Exactly how many lines in this material contain the string "подготовки"? Reply with the number alone.

==== AVAILABLE DATA

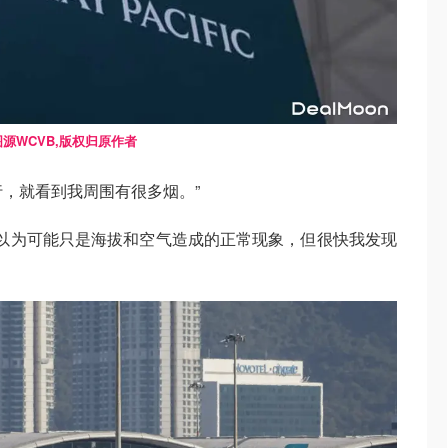
图源WCVB,版权归原作者
飞行，就看到我周围有很多烟。”
始，我以为可能只是海拔和空气造成的正常现象，但很快我发现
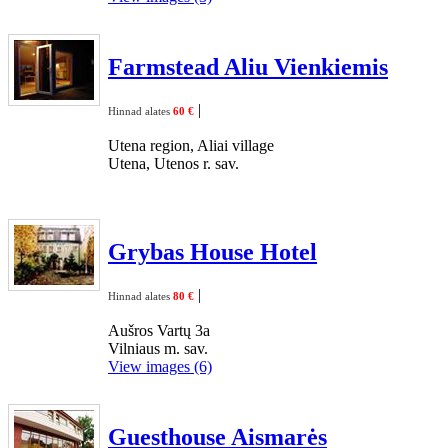
Farmstead Aliu Vienkiemis
|
Hinnad alates
60 €
Utena region, Aliai village
Utena, Utenos r. sav.
Grybas House Hotel
|
Hinnad alates
80 €
Aušros Vartų 3a
Vilniaus m. sav.
View images (6)
Guesthouse Aismarės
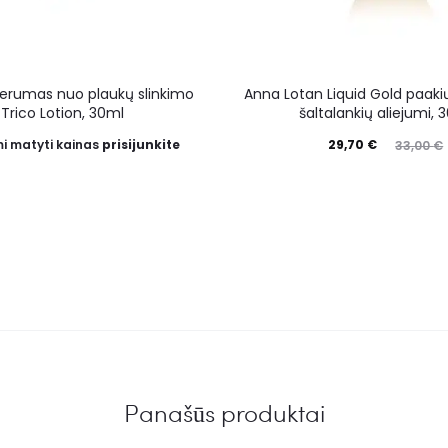
serumas nuo plaukų slinkimo
Anna Lotan Liquid Gold paaki
Trico Lotion, 30ml
šaltalankių aliejumi, 
i matyti kainas
prisijunkite
29,70
€
33,00
€
Panašūs produktai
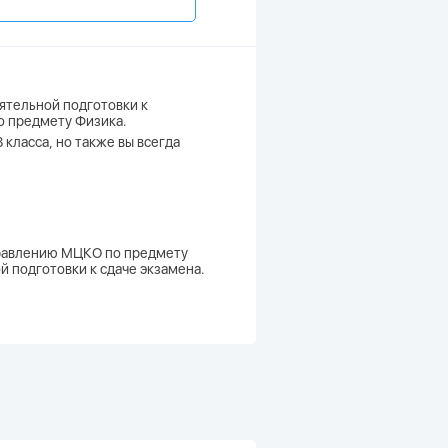
ятельной подготовки к
о предмету Физика.
класса, но также вы всегда
аправлению МЦКО по предмету
й подготовки к сдаче экзамена.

========

REPLY TO THE TASK: 2